▶ _Prompt_: Range to repeat from the listing below: the line containing "う展覧会をもってくる体にして全部展示してやろうという" down to the line containing "镜像复制或保存；不得修改或再使用北国网的任", both included. Copy it exactly, pictures excluded, and add nothing else.

━━ Data shown ━━

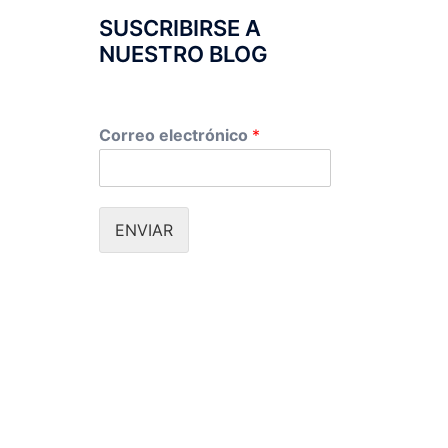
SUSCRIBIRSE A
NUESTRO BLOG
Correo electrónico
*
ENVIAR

━━━
━━ Data shown ━━

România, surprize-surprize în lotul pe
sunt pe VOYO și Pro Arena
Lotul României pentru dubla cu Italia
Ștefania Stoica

━━━
━━ Data shown ━━

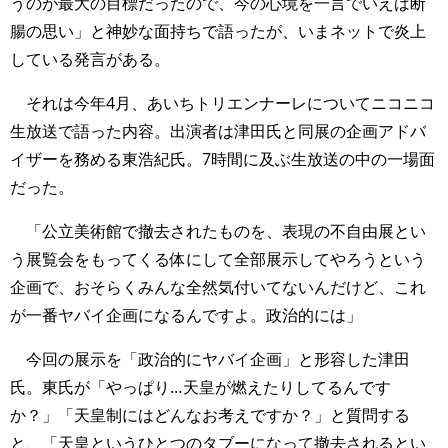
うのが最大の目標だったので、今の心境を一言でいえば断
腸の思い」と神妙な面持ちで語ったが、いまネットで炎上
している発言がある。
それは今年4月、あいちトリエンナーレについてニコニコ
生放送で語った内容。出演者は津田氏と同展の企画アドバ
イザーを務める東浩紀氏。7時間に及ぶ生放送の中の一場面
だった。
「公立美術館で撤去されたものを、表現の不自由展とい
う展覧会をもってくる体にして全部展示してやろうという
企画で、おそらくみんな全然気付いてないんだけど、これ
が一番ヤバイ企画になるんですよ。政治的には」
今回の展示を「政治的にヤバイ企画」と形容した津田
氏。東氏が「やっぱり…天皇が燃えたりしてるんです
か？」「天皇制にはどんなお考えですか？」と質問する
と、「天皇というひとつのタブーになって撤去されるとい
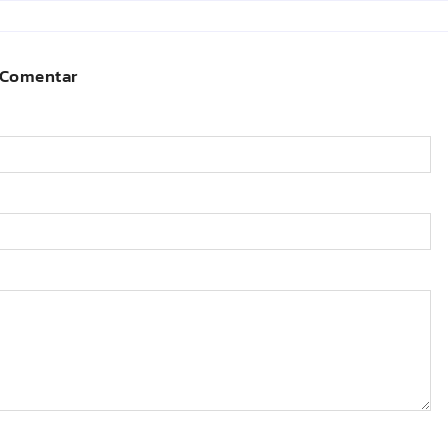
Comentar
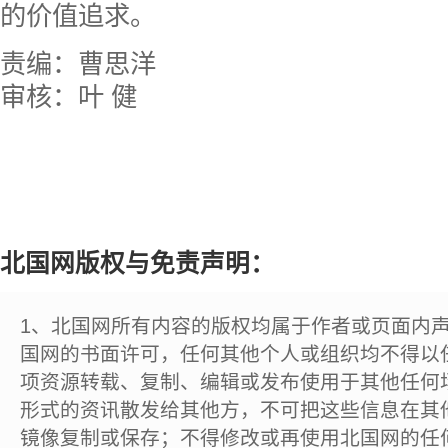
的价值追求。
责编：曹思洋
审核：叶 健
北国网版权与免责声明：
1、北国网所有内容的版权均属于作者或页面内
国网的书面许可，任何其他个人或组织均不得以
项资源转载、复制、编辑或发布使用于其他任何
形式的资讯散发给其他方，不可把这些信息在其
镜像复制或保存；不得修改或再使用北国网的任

━━━

▶ _Finished task_:
う展覧会をもってくる体にして全部展示してやろうという
企画で、おそらくみんな全然気付いてないんだけど、これ
が一番ヤバイ企画になるんですよ。政治的には」
今回の展示を「政治的にヤバイ企画」と形容した津田
氏。東氏が「やっぱり…天皇が燃えたりしてるんです
か？」「天皇制にはどんなお考えですか？」と質問する
と、「天皇というひとつのタブーになって撤去されるとい
Comentar
的价值追求。
责编：曹思洋
审核：叶 健
北国网版权与免责声明：
1、北国网所有内容的版权均属于作者或页面内
国网的书面许可，任何其他个人或组织均不得以
项资源转载、复制、编辑或发布使用于其他任何
形式的资讯散发给其他方，不可把这些信息在其
镜像复制或保存；不得修改或再使用北国网的任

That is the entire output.